▶ [TASK STATEMENT] Give a faithful, exact copy of all entries, minus the images.

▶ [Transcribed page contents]
———

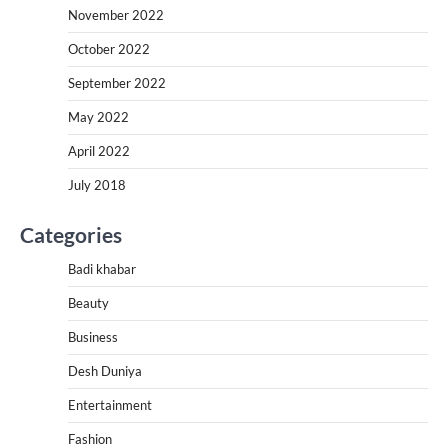
November 2022
October 2022
September 2022
May 2022
April 2022
July 2018
Categories
Badi khabar
Beauty
Business
Desh Duniya
Entertainment
Fashion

———

▶ [RESPONSE AREA]
November 2022
October 2022
September 2022
May 2022
April 2022
July 2018
Categories
Badi khabar
Beauty
Business
Desh Duniya
Entertainment
Fashion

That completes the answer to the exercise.